Eve-Marie Wilson, with a sprinkling of humour and a dash of drama, reveals the ingredient that ensures a marriage will bring happiness to both partners.

Although we’d only been married six weeks, my husband, Nick was driving me insane. Call me old fashioned, but I’d always imagined once wed I’d leave my boring job at the local supermarket and devote my time to becoming a homemaker. I saw myself as the type of woman who could produce a cordon bleu meal at the drop of a hat, somebody who would never let a jar of commercially made jam, a shop bought tin of fruit, or a ready made meal over the doorstep.

I’d scrub and polish and dust until my house glistened with pristine cleanliness and I’d still find time to sew, knit and crochet. In the evening and on the weekends, I’d entertain. Friends and relatives would praise my ability as a hostess. In short, I would be labeled a domestic goddess. However, it was not to be. Nick persuaded me to stay on at the supermarket until we started a family. “The extra money will help with the mortgage,” he said, “but don’t worry, luv, I’ll do my share of the housework. We don’t want you exhausting yourself,” he said, giving me a suggestive look.

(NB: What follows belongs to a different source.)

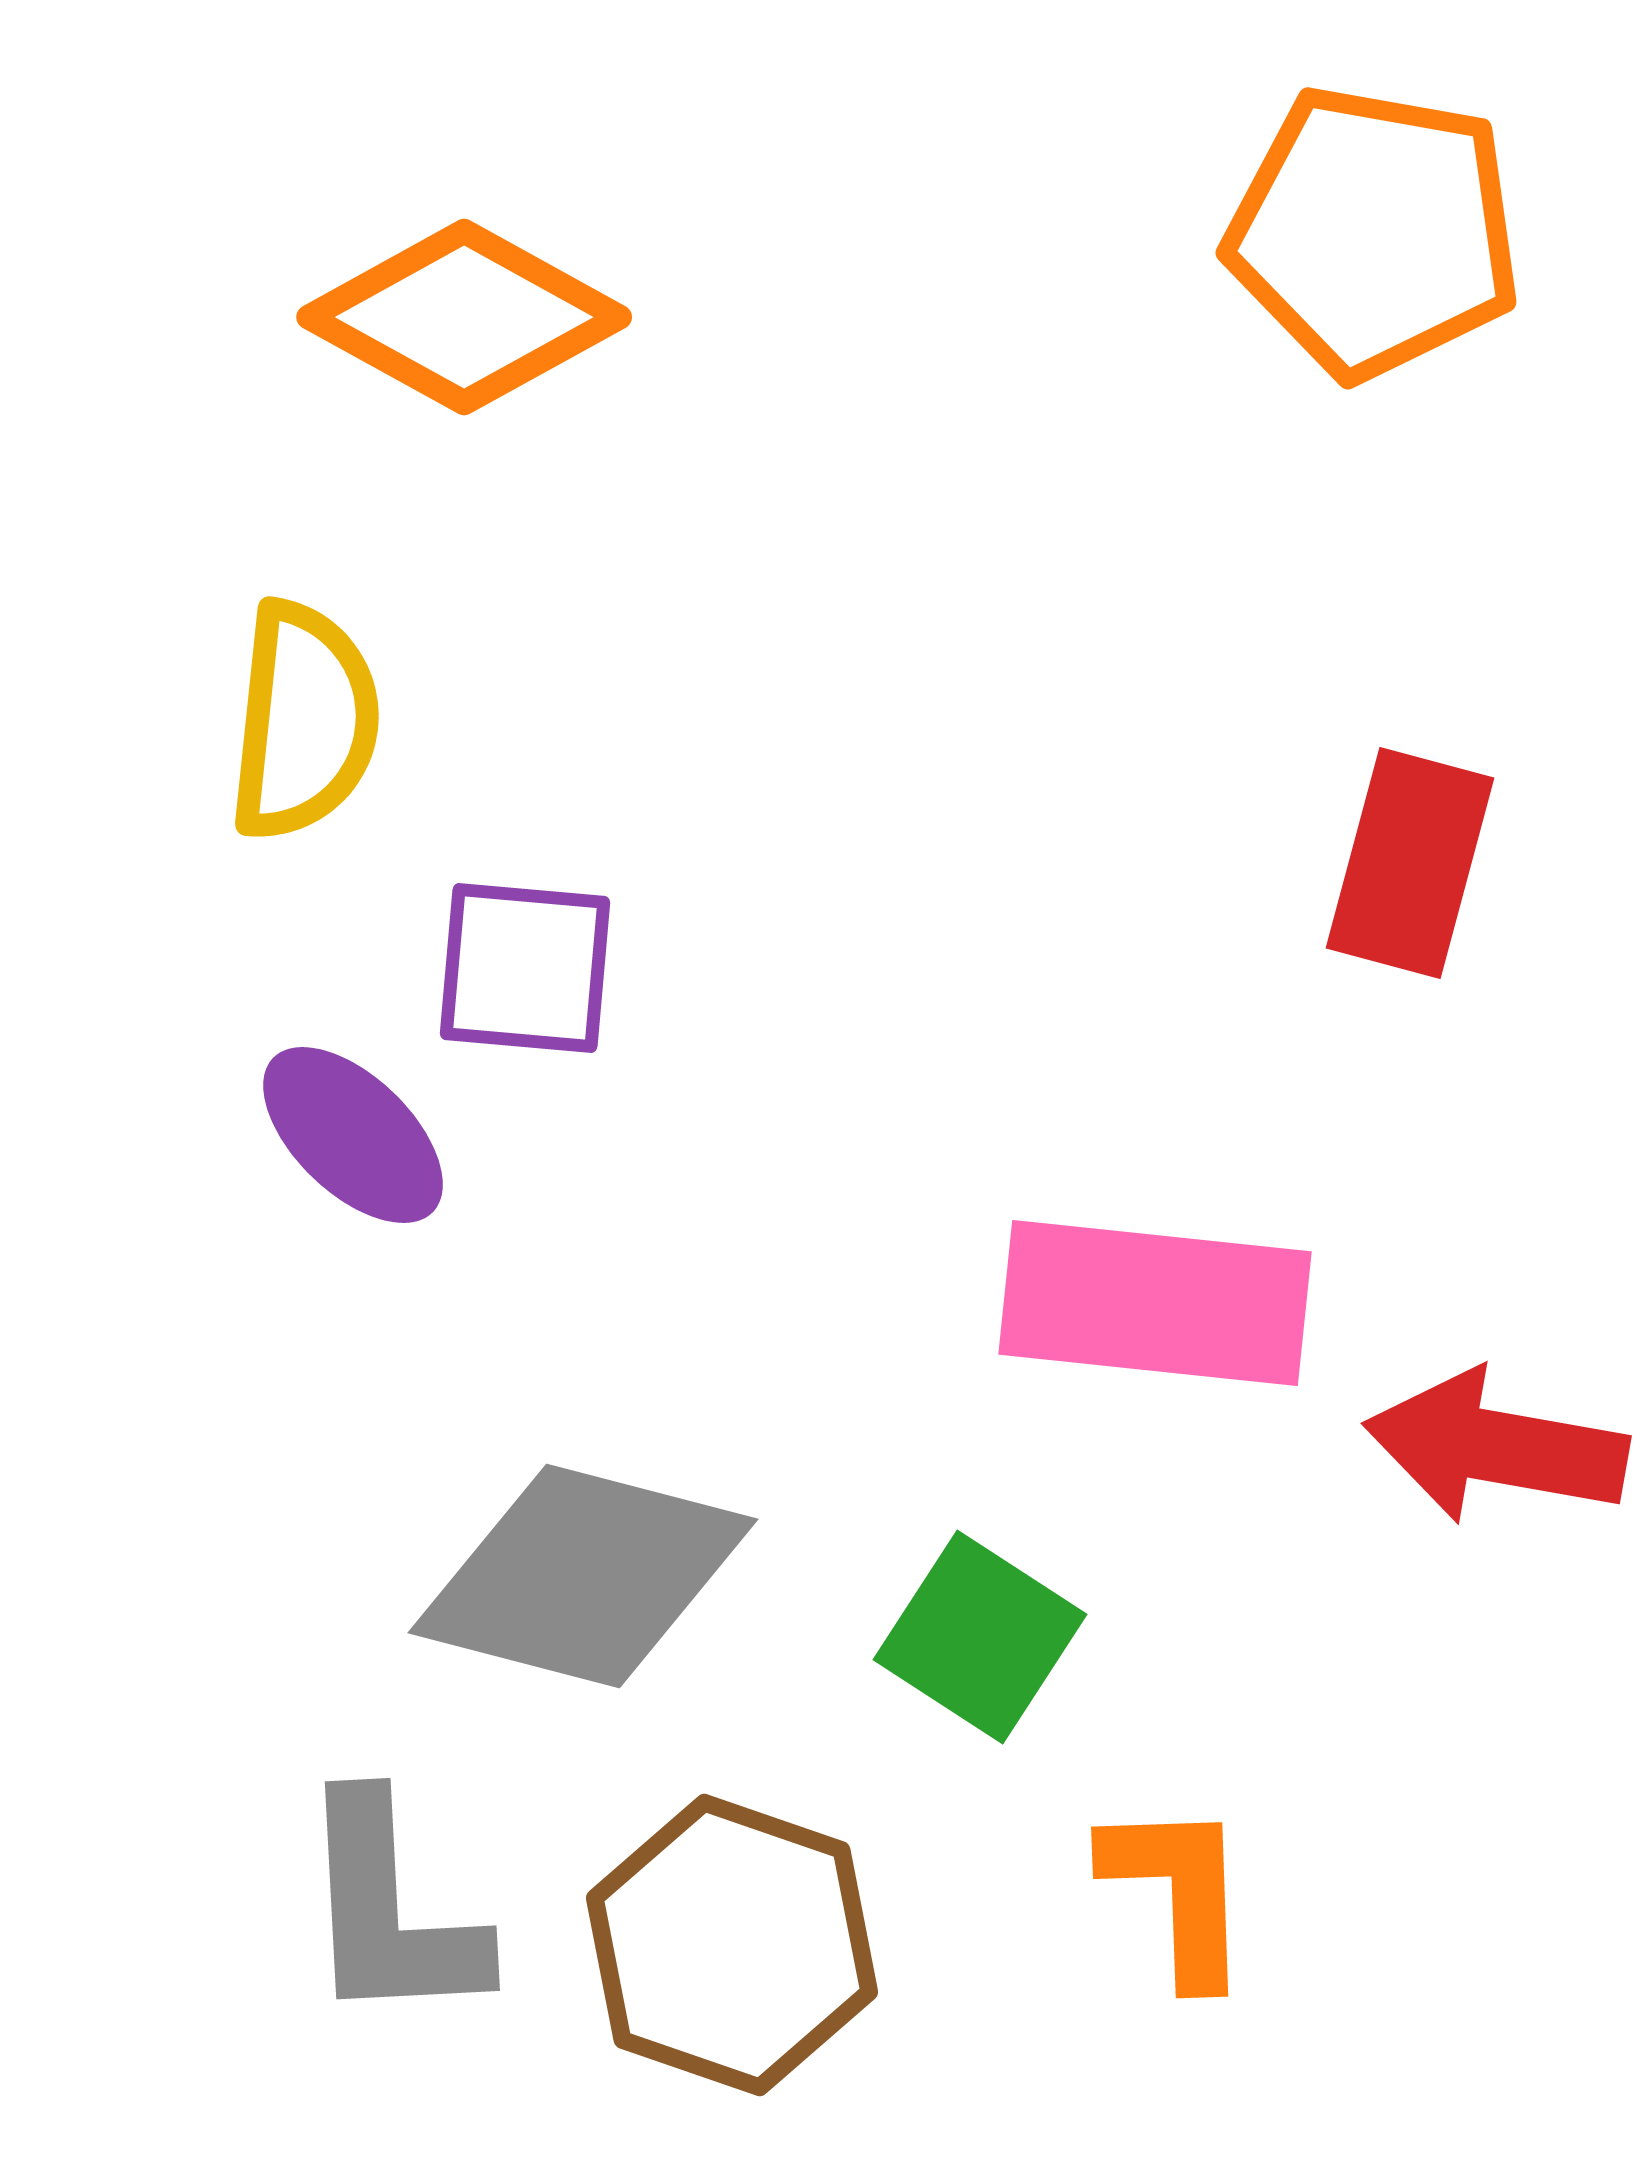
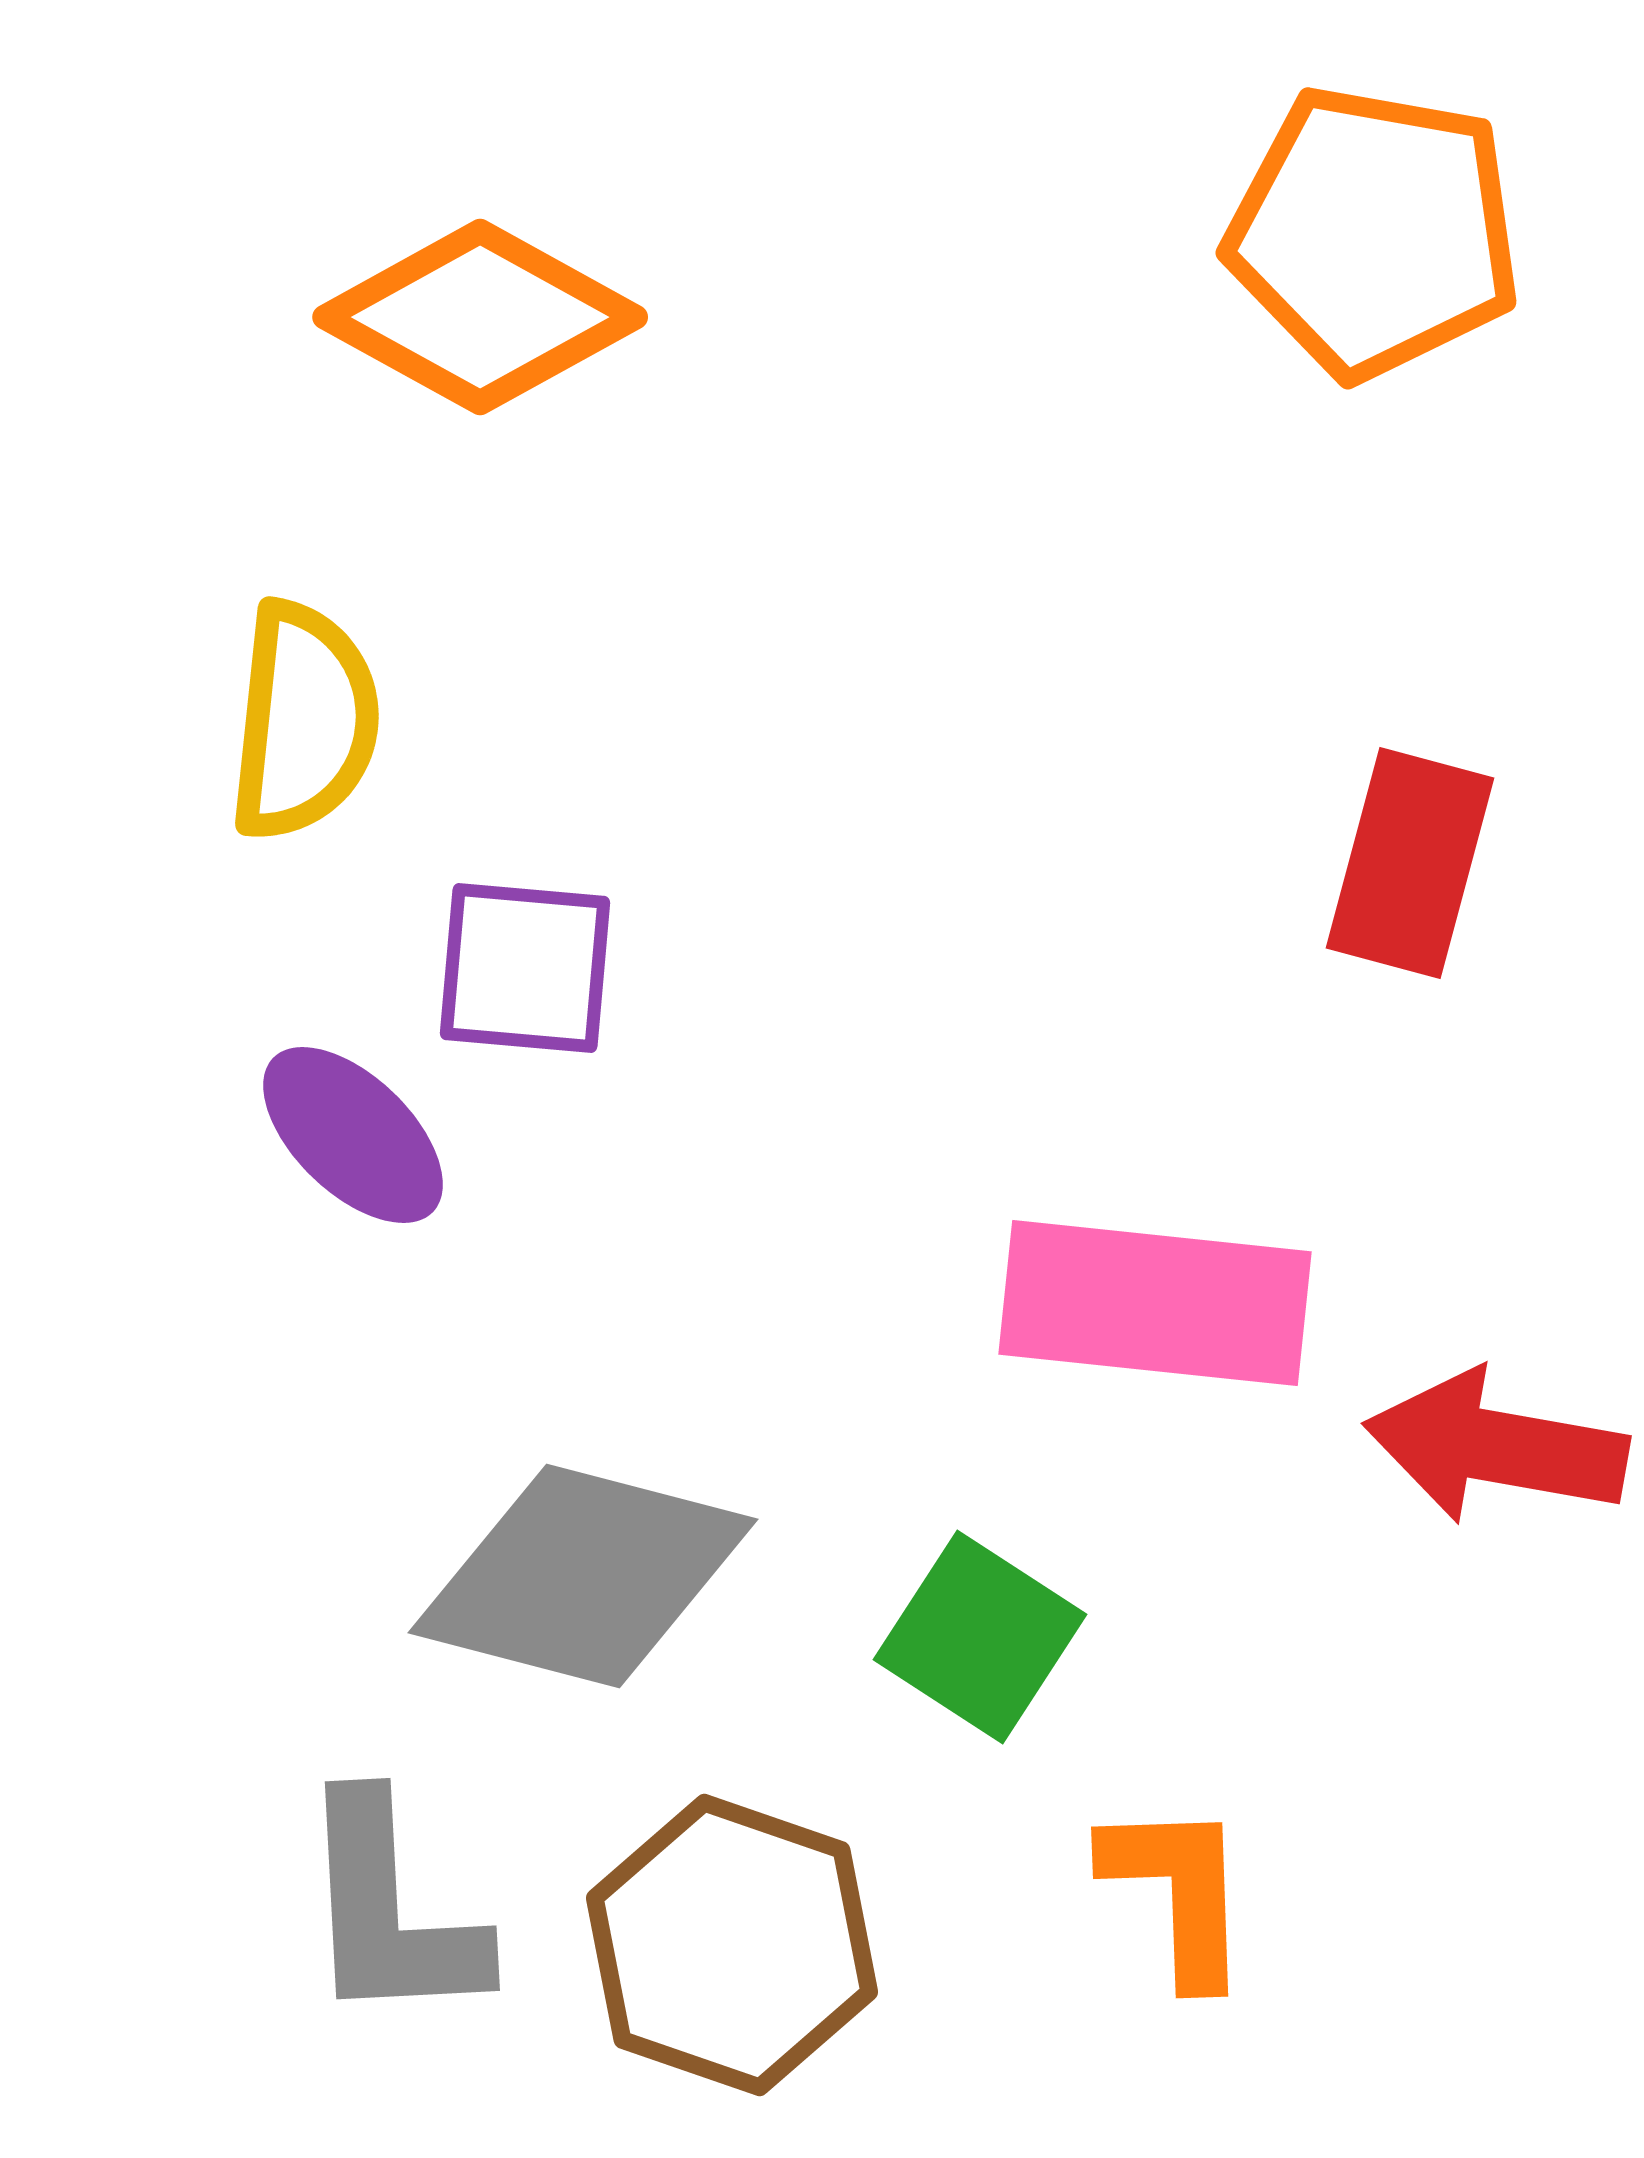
orange diamond: moved 16 px right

True to his word, he pitched in and helped. In fact, he wouldn’t let me do a thing. He finished work before me and by the time I arrived home, there was a meal ready to serve. “You rest dear, I’ll take care of the dishes,” he said, after we had eaten. He took over the washing, ironing, vacuuming and cleaning. He didn't want me doing any job that was heavy, dirty or necessitated my hands being in water. It got to the stage where I felt I could scream.

“I’m leaving, Nick,” I told my astounded mother.

“What,” she said, “after only six weeks? What on earth for? Anybody can see he’s besotted with you, so he can’t possibly be involved with somebody else.”

“Of course he’s not,” I snapped.

“Does he beat you then?” she asked?


“Does he take all your wages and gamble them away?”


“Does he come home in drunken rage every night?”


“Then what’s the problem?”

“He’s too dam perfect,” I screamed. “He won’t let me do any housework.”

After she had finished laughing and telling me I didn’t know how lucky I was, I was able to explain how I felt more like an ornament than a wife. “I’m unable to move in my own home,” I sobbed. “You’ve been married for 40 years, Mum; what shall I do?”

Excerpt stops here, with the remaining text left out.